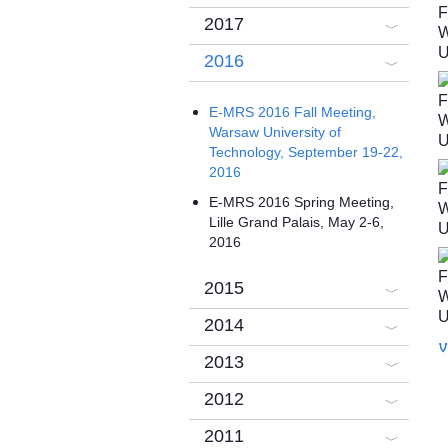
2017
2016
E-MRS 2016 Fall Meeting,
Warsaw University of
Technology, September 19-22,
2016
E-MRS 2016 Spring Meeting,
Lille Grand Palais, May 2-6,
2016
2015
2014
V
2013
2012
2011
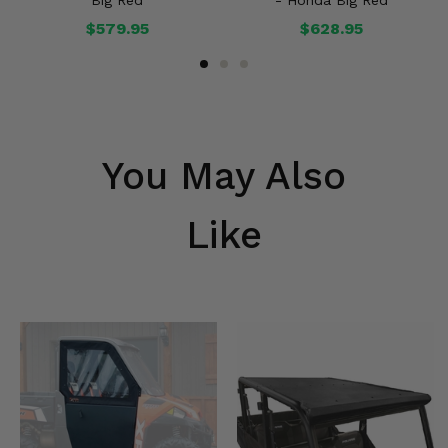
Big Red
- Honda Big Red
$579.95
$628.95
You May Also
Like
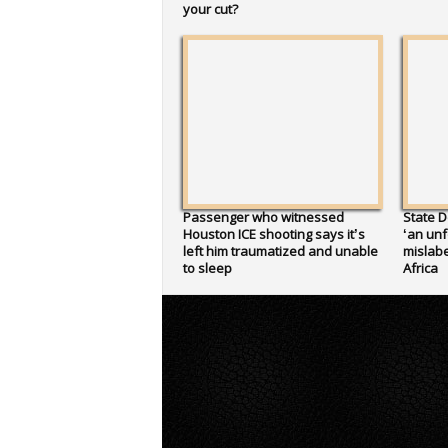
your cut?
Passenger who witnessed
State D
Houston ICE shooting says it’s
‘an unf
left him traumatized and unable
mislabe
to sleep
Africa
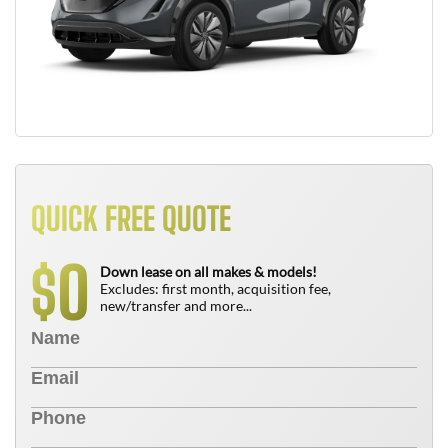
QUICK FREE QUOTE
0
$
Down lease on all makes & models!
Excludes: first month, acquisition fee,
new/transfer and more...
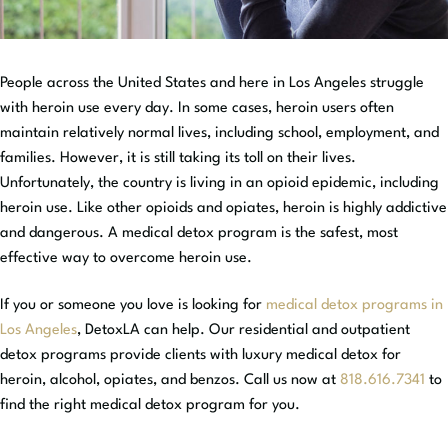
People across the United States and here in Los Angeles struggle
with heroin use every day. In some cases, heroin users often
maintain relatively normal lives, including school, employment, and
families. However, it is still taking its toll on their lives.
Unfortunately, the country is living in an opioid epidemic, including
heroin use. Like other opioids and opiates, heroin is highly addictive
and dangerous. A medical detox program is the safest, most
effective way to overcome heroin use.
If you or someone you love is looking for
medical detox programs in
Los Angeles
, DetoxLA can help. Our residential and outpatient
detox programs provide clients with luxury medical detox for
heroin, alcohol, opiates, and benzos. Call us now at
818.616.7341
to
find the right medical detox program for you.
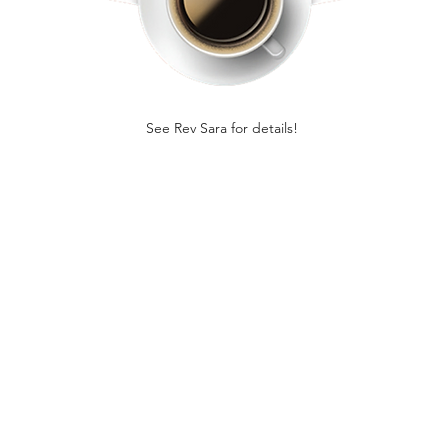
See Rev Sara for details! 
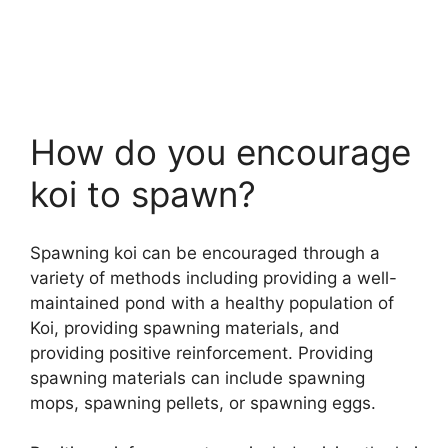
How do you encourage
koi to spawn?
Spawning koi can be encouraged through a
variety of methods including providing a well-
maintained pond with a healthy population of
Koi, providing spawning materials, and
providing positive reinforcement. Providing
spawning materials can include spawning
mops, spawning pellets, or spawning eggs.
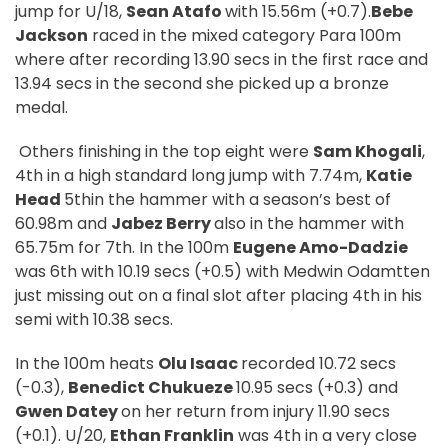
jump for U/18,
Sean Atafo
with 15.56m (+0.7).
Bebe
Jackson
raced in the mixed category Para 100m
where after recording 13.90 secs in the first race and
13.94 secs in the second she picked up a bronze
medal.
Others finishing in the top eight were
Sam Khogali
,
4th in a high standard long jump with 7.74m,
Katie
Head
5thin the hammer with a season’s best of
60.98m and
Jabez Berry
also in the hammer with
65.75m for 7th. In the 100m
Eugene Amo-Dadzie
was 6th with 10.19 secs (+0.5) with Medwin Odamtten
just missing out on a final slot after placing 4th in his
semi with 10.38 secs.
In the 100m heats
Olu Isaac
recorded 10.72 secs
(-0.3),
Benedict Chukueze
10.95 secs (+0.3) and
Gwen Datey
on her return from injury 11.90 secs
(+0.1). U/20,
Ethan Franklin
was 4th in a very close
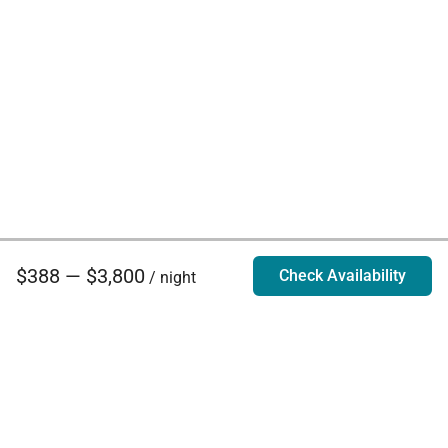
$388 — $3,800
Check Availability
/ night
##############################
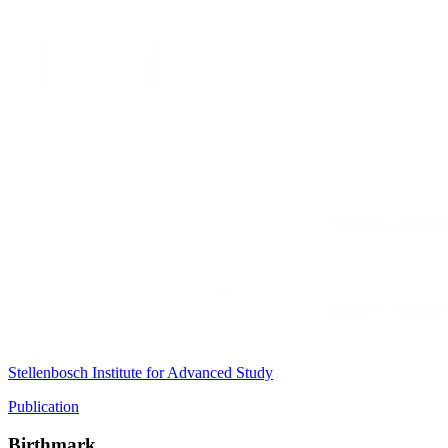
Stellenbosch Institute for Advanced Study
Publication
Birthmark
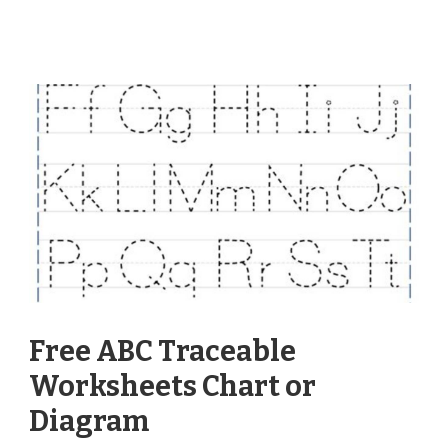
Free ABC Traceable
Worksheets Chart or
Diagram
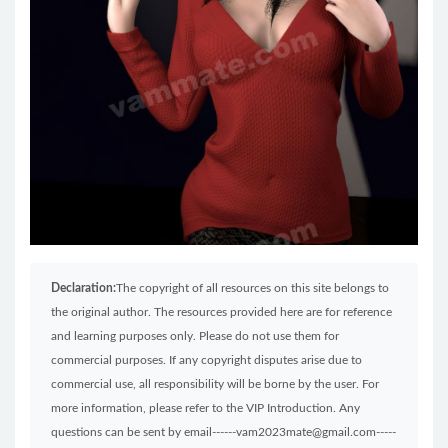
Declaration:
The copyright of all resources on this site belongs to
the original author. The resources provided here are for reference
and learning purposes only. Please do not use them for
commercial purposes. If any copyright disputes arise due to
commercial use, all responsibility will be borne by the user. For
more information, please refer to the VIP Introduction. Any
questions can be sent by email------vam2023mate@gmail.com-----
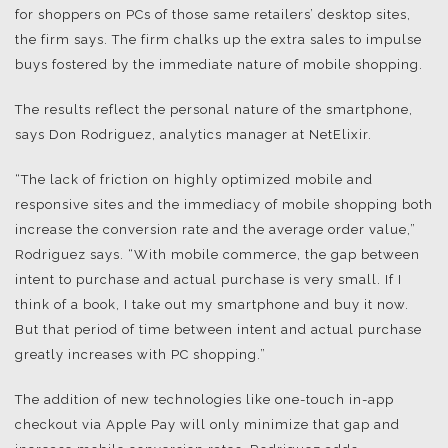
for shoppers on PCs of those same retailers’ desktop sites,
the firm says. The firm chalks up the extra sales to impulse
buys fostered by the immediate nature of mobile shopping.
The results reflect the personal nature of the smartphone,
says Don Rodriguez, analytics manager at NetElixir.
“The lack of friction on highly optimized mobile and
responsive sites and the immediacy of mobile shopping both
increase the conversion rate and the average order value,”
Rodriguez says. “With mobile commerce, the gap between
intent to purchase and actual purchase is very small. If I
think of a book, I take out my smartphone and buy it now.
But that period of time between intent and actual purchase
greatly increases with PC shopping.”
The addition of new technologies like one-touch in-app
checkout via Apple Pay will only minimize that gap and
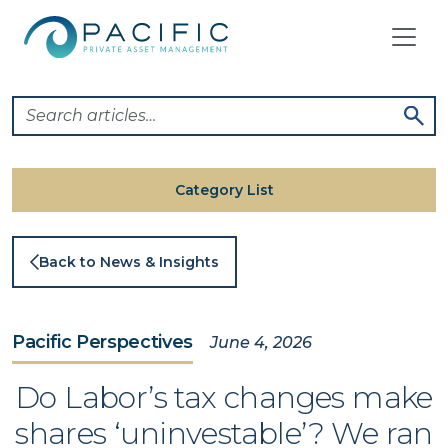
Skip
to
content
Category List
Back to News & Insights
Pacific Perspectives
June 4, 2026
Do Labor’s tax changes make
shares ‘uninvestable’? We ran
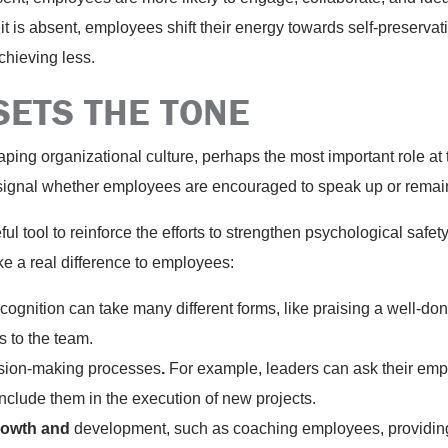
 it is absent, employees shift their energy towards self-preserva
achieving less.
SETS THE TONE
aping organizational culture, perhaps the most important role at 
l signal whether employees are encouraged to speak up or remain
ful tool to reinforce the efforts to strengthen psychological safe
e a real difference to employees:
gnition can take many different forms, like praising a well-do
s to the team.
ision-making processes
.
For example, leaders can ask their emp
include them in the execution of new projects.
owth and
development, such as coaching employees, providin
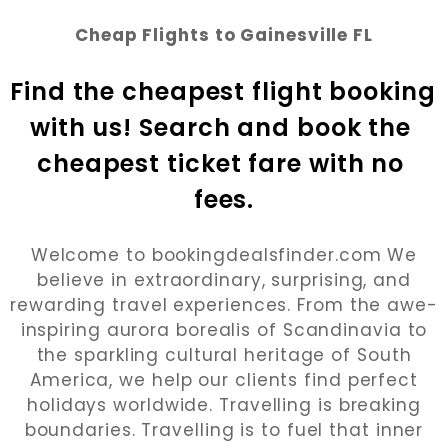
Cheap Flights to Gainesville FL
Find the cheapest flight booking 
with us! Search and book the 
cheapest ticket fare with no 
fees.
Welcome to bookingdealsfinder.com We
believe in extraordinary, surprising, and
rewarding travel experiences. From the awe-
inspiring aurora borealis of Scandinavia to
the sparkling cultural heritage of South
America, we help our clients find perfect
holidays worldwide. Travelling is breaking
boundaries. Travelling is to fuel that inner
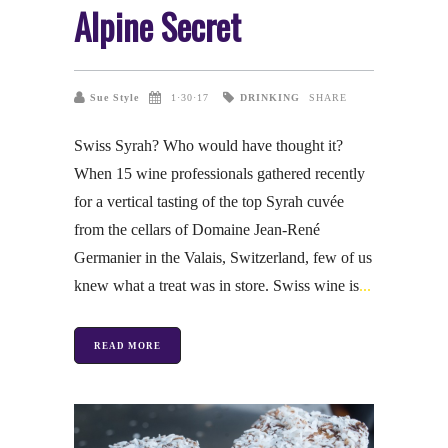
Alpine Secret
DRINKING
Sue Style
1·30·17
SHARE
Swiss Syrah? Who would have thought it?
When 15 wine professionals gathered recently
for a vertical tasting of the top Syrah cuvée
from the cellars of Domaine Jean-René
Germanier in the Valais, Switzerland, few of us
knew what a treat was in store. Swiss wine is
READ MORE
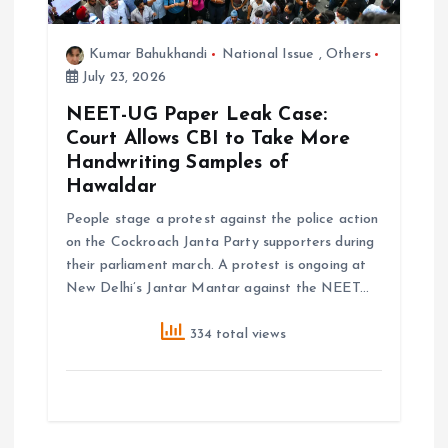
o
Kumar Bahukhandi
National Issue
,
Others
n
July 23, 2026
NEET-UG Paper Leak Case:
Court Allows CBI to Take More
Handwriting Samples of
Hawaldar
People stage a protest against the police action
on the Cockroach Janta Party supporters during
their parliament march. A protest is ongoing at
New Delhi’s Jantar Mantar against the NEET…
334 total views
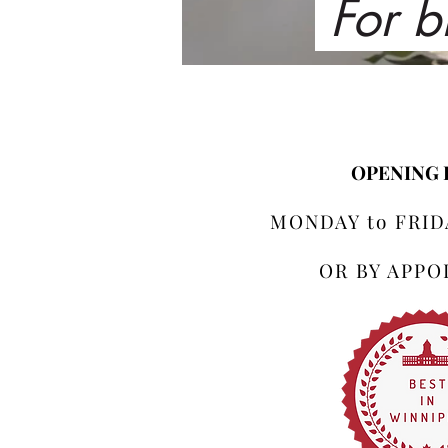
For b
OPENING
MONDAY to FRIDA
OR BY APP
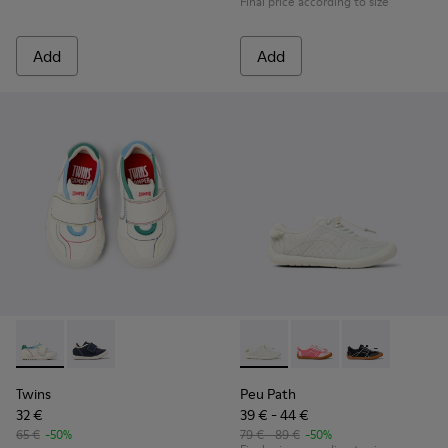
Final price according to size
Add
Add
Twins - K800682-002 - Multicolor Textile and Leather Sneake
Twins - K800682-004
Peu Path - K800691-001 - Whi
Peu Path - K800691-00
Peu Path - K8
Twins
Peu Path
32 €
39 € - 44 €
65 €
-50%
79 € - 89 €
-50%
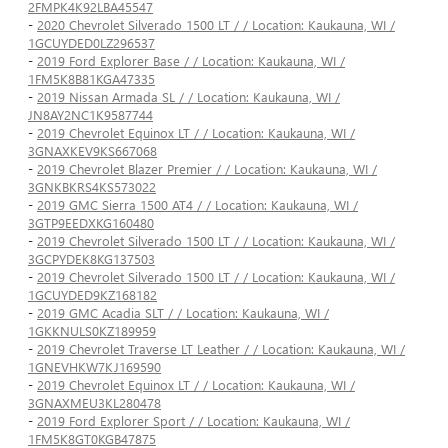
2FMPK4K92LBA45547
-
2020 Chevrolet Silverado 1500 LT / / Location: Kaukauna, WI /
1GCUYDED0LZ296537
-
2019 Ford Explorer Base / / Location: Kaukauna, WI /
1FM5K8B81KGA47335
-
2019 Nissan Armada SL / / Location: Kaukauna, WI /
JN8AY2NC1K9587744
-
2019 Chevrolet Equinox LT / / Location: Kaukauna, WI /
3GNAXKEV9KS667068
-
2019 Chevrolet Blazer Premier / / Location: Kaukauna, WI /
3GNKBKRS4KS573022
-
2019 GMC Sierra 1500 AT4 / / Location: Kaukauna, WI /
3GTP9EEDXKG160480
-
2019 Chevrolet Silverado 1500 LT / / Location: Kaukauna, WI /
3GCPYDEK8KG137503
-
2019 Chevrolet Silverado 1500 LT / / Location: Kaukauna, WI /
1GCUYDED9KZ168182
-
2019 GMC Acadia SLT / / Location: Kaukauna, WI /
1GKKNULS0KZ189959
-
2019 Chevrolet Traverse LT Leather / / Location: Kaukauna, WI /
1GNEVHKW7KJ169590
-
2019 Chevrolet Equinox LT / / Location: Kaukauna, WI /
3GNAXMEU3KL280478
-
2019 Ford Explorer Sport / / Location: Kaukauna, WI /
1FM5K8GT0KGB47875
##############################
### Task objective
What is the number of lines above that hold the string "them"? Answer with that number alone.

### Output below
2